We are just too different. As Harris Coulter in his “Controlled Clinical Trial” states: “If every individual has a different set of fingerprints, would everyone have the same riboflavin requirements?”[ii] We may also add, why should everyone metabolize drugs the same way, react to their environment the same way or get sick the same way? Look at some of the things that make us chemically different:

 

  • Sex – men and women have different body chemistry and different blood composition.
  • Age – different ages have different chemistry and nutritional needs.
  • Ethnic background – will affect how drugs are metabolized.
  • Time of year – metabolism under goes variation from season to season.
  • Time of day – metabolism undergoes variation from day to night.
  • Place – body temperature is different in different latitudes.
  • Past immunologic history.
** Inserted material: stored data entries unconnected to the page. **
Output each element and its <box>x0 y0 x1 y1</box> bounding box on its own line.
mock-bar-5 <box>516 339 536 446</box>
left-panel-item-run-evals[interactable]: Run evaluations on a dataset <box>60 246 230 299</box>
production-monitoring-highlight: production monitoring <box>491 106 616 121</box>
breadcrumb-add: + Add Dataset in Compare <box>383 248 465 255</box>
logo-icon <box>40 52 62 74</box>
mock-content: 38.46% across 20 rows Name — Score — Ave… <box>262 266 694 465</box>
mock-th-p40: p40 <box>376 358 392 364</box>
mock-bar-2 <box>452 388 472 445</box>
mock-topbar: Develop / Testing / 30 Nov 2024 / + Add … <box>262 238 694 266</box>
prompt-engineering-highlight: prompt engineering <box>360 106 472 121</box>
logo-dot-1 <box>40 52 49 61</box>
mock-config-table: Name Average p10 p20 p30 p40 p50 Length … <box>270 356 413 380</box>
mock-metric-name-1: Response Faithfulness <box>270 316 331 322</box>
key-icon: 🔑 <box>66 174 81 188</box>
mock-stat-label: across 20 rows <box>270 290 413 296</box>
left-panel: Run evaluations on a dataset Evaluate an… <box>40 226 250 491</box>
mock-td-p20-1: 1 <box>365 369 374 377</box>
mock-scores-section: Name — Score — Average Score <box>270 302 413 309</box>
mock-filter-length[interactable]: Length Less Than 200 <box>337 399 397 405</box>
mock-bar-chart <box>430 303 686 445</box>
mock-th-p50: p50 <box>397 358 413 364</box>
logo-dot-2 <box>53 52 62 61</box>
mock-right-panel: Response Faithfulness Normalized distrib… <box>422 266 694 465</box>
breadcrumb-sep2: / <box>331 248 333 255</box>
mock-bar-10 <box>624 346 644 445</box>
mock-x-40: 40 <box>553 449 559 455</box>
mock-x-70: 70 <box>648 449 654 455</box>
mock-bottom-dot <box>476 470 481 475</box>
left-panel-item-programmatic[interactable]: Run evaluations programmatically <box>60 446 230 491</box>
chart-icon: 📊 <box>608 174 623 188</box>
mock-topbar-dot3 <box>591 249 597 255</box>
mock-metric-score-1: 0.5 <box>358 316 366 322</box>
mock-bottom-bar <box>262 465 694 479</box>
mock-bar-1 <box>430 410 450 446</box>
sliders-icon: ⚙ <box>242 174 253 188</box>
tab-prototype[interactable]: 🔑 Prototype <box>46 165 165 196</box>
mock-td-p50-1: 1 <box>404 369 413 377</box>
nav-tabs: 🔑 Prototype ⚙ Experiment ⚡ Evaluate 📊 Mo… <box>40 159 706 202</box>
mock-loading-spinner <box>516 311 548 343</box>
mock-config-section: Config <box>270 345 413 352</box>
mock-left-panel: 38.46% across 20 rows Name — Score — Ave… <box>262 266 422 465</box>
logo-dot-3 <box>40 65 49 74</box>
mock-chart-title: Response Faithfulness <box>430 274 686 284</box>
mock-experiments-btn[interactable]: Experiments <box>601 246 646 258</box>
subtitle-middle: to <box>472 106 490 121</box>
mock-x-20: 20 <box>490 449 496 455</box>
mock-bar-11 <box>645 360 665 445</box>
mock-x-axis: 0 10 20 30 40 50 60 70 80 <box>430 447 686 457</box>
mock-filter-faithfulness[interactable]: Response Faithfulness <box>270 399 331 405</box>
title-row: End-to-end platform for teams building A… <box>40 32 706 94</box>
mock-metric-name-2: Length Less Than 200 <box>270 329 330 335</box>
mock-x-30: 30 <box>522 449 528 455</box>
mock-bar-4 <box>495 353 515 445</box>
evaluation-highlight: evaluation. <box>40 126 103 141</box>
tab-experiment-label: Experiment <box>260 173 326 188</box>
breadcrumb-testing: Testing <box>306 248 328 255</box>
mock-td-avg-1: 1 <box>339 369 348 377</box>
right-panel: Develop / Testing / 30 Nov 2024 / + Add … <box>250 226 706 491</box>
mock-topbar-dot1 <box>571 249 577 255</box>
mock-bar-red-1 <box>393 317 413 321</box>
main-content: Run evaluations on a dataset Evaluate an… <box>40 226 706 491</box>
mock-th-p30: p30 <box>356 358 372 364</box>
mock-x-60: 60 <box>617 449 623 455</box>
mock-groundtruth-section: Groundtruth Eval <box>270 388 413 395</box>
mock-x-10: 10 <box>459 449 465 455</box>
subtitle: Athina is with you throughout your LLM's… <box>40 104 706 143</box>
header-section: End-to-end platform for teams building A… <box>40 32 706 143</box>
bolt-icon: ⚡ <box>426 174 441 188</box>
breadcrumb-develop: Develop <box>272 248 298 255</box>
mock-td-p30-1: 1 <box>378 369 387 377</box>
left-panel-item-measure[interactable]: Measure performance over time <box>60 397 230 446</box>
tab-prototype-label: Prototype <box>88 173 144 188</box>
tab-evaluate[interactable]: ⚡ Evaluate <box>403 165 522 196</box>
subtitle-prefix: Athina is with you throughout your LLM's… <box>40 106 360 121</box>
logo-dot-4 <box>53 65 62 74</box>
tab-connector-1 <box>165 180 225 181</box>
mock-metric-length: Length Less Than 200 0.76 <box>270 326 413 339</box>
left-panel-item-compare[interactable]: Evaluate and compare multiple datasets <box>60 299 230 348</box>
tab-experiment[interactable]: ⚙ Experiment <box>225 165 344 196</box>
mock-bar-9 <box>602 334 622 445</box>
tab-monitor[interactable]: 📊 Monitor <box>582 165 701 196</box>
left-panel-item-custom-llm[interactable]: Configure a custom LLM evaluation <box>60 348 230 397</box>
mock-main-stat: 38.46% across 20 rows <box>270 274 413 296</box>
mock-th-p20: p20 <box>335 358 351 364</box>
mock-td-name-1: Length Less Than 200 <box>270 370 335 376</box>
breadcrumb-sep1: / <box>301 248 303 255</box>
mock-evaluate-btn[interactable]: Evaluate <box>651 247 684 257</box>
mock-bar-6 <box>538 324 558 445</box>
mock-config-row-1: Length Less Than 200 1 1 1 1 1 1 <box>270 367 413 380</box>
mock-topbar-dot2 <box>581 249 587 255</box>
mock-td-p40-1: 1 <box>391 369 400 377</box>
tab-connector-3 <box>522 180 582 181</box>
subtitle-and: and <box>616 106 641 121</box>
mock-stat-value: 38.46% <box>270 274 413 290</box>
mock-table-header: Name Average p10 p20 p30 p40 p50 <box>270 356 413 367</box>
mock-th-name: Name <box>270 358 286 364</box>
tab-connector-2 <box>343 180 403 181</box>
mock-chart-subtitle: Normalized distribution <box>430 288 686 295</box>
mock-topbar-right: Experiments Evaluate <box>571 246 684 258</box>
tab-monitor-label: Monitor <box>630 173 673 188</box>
As Coulter writes: “Each individual possesses a unique set of antibodies, representing the history of his or her lifetime exposure to the environment.”
  • Emotional Stress – metabolism is affected by emotional stress.
  • Genes are never the same in two people, so proteins are different.
  • Other variables include height, weight, diet and past drug use etc.

 

As an example, if you could somehow test a drug on 25 fifty year old white women of the same ethnic background, of similar height, weight, personality and body-type from the same place, who have similar immunologic histories, do the drug findings from this CCT relate to you, me and your neighbors? Answer? No!

 

The basis of the “Controlled Clinical Trial” sounds very impressive. You get a group of homogenous people suffering from the same condition or with no condition at all, you give them a drug and you see what happens. This information is then printed on drug inserts, in drug ads, in the Physicians’ Desk Reference and other publications as Side Effects, Contraindications, Adverse Reactions, Indications, and so on. The implication is that physicians will know what will happen when they give the drug to patients. The reality however is that there is no way of knowing.

 

These tests are very expensive. The FDA makes drug companies spend over $300 million to get a drug to market and yet you still cannot predict how people will react.

 

More than half the prescription drugs approved by the Food and Drug Administration (FDA) between 1976 and 1985 caused serious side effects that later caused the drugs to be either relabeled or removed from the market.[iii]

 

Coulter also brings up the salient point that Homoeopathy, as well as Chiropractic, is NOT suited to be judged by the Controlled Clinical Trial since a purely homogenous group of individuals (with or without the exact same disease, another impossibility) is needed to perform a proper CCT. Such a group does not exist since human variability is so great. But Homeopaths and Chiropractors do not treat diseases and homeopathic philosophy, along with acupuncture and other vitalistic schools of healing do not even recognize individual diseases.

[i] Roger J. Williams cited in Controlled Clinical Trial by Harris Coulter, Ph.D. p.216.

[ii] I am indebted to Harris Coulter, Ph.D. and his two wonderful books, which every D.C. should have: The Controlled Clinical Trial and Divided Legacy Vol. 4.

[iii] M. Caldwell, Serious Side Effects linked too many drugs. Washington Post, May 28, 1990.